The NFL hasn't had an old-fashioned straight-ahead place-kicker since Mark Moseley retired in 1986. After a league ruling this spring, it may be a long time before the NFL sees another one.
Last year the Falcons looked into outfitting a backup to Morten Andersen with a $250 shoe called the Super Impactor, created by onetime NFL punter Ray Pelfrey and featuring a toe wider and higher than anything the league has seen since Tom Dempsey's day. The boot soon came to the attention of Jerry Seeman, the NFL's senior director of officiating, who declared it illegal. That set off a year of wrangling between Pelfrey and the NFL in which the league couldn't tell Pelfrey exactly what constituted a legal shoe. A letter from a league lawyer quoted the NFL's rule on footwear, which refers to "shoes that are of standard football design" and "a normal kicking shoe" without defining either of those terms, and concluded with impressive circularity that Pelfrey's shoe "is not acceptable under current NFL rules."
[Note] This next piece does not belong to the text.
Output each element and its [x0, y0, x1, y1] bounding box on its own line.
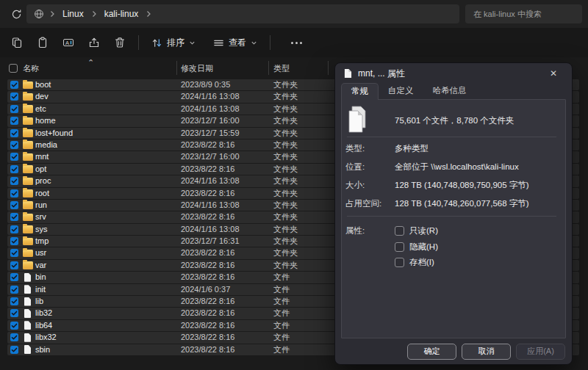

The league's competition committee upheld that decision in May, which must come as a disappointment to the two dozen pro scouts who had seen the Super Impactor making an impact at Pelfrey's kicking camp in Sparks, Nev., last March. The shoe was on the right foot of Matt Piotrowicz, 17, now a senior at Chicago's Mount Carmel High, who boots the old-fashioned way. "This kid was kicking as long as six or eight of the pro prospects we were there to watch," says Mike Stock, special teams coach for the Chiefs.
Was it the shoe? Recruiters from Division I, in which Pelfrey's shoe is legal, don't care. They've seen film of an Impactor-powered Piotrowicz kickoff leaving the stadium in a Catholic League game last year—a boot estimated to have traveled 91 yards. After receiving some 20 offers from the likes of Arizona, Ohio State and Penn State, Piotrowicz has orally committed to Florida. If he's a hit there, the NFL may find this issue circling back on it before too long.
One of the first things the new czar of the Continental Basketball Association plans to do this season is institute a dress code-sport coat and tie for all players, coaches and other team personnel on road trips. Considering that the 53-year-old CBA teeters perpetually on the verge of bankruptcy (more than 100 franchises have folded in the last two decades), making a fashion statement might sound trivial. But not to Isiah Thomas. "We're going to present ourselves as professionals on and off the court," says Thomas, who recently paid a reported $10 million to buy the nine CBA franchises. "That's the only way to make this work."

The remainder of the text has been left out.